It's not one of the design aims of CSS and it's still not one of the
W3C's four listed benefits to CSS, but it's still an "emergent
benefit" that is extremely valuable to a lot of larger-scale projects.
Compare it to JSP vs. Java Servlets, and particularly to the use of
JSP EL (Expression Language) which _was_ deliberately targetted at
this benefit from the first.
There's a need for HTML+CSS-competent coders to be able to modify the
appearance and "skinning" of a complex server-side generated site,
without needing the skills or access to modify the scripting itself.
CSS provides this. This ability has become extremely valuable
(although sadly still under-used).
> CSS wasn't meant to act as a substitute for changing content or
> structural markup.
There's no need to.

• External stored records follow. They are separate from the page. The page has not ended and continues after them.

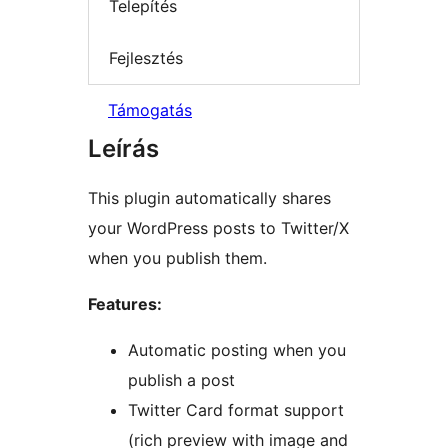
Telepítés
Fejlesztés
Támogatás
Leírás
This plugin automatically shares
your WordPress posts to Twitter/X
when you publish them.
Features:
Automatic posting when you
publish a post
Twitter Card format support
(rich preview with image and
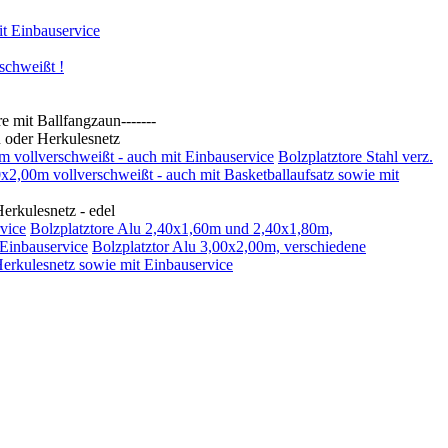
t Einbauservice
schweißt !
t Ballfangzaun-------
oder Herkulesnetz
0m vollverschweißt - auch mit Einbauservice
Bolzplatztore Stahl verz.
00x2,00m vollverschweißt - auch mit Basketballaufsatz sowie mit
kulesnetz - edel
vice
Bolzplatztore Alu 2,40x1,60m und 2,40x1,80m,
 Einbauservice
Bolzplatztor Alu 3,00x2,00m, verschiedene
Herkulesnetz sowie mit Einbauservice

If the HTML is validly "structural" in nature and
is presentation-free, then the presentation layer is applied almost
entirely by the CSS and any reasonable and applicable presentation can
be applied to the same HTML. After all, if the HTML is structurally
adequate and the "presentation" change is strictly just that and
purely presentational, then this is obviously possible.
> If the problem is that you cannot edit an HTML document,
> then CSS is not the answer. Well, not to an _author_.
Why not? Which part is stopping you? Inflexibility of the HTML (Then
stop embedding presentation into the HTML) or incapacity in the CSS
(Are you really asking for more than a presentational change?).